Posted September 26, 2014

As a media consuming citizen of New York, one becomes accustomed to the bombardment of proposals to add to or take away from the built environment. Just yesterday, a real estate developer proposed planning a skyway over the East River, connecting two ultra-hip neighborhoods, the Lower East Side and Williamsburg. These cable cars gone fancy may never come to pass, but they do add to the volumes of sketched improvements to New York.

The onslaught of proposals to manipulate the city’s public spaces do contribute to the dynamism that makes NYC an incomparable place. That positive aside, it is a rare that the proposals will actually add needed value to our city. Gondolas are expendable. But the architecture firm Snøhetta recently finished a commission to redesign the plaza at Times Square that may change it from the most crowded place nobody goes to, to a revamped location that can actually accommodate people.

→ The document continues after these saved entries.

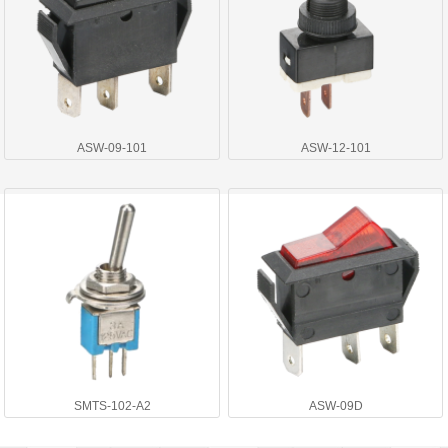
ASW-09-101
ASW-12-101
SMTS-102-A2
ASW-09D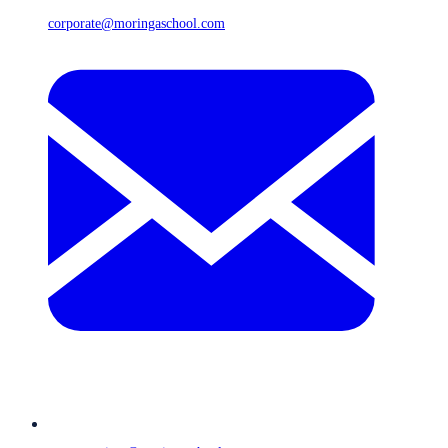
corporate@moringaschool.com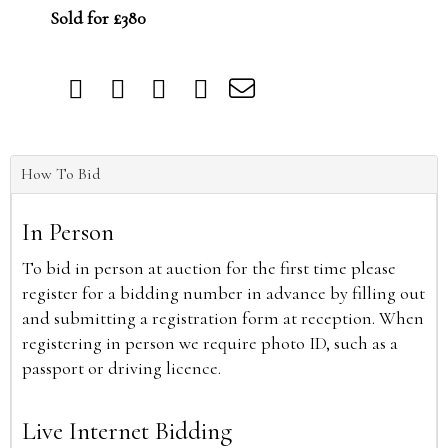
Sold for £380
How To Bid
In Person
To bid in person at auction for the first time please
register for a bidding number in advance by filling out
and submitting a registration form at reception. When
registering in person we require photo ID, such as a
passport or driving licence.
Live Internet Bidding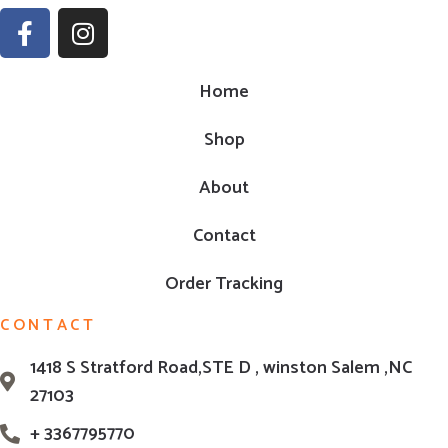
Home
Shop
About
Contact
Order Tracking
CONTACT
1418 S Stratford Road,STE D , winston Salem ,NC
27103
+ 3367795770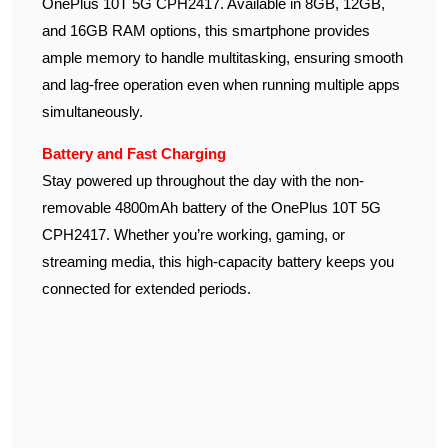
OnePlus 10T 5G CPH2417. Available in 8GB, 12GB,
and 16GB RAM options, this smartphone provides
ample memory to handle multitasking, ensuring smooth
and lag-free operation even when running multiple apps
simultaneously.
Battery and Fast Charging
Stay powered up throughout the day with the non-
removable 4800mAh battery of the OnePlus 10T 5G
CPH2417. Whether you’re working, gaming, or
streaming media, this high-capacity battery keeps you
connected for extended periods.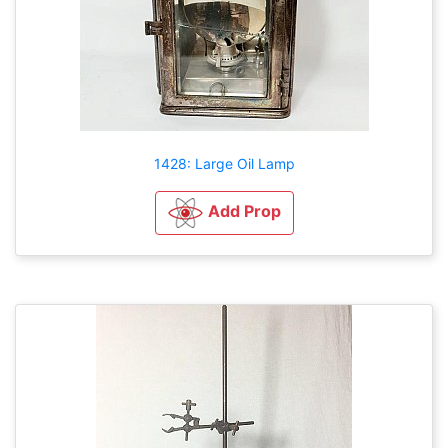
1428: Large Oil Lamp
Add Prop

Invited by New York Department of Design and Construction, the architects have proposed a decongestion of the clogged square. They worked on the area from 42nd Street to 47th, in the bow-tie of public spaces that criss-cross the busy intersection of 7th Avenue and Broadway. They started by opening and expanding the public space of the public space. Their idea morphs the area from a dangerous, claustrophobic series of pedestrian passages, to a repaved, lengthy plaza. Their purpose was to redesign it for people. The design puts the square back into Times Square.

A highlight of the design is the use of concrete pavers with inlaid stainless steel pucks. These pucks will reflect the light that comes from the high-rising LED signs of the square. (Two of the LED signs, and one of the those the largest, were designed by ESI Design.) The reflection from the ground will create a visual, magical effect, but will also unify the area, giving it a complete character.

The best part of this design is not in the design. It is the focus of the design. This is not a standard project that purports to put a new form into space. This project focuses on the human experience. Either as a spectacle from several blocks away, or immersed in the center of the experience, this redesign of Times Square puts its intended user firmly in the center of the design.

Snøhetta has even designed ten granite benches that will complete the public space with sitting space. As anyone who has been to Times Square knows, stopping and looking around is one of the hardest parts. Now all we need to do is figure out what to do with the Naked Cowboy and all those cartoons and comic book characters running around. But we’ll save that for later.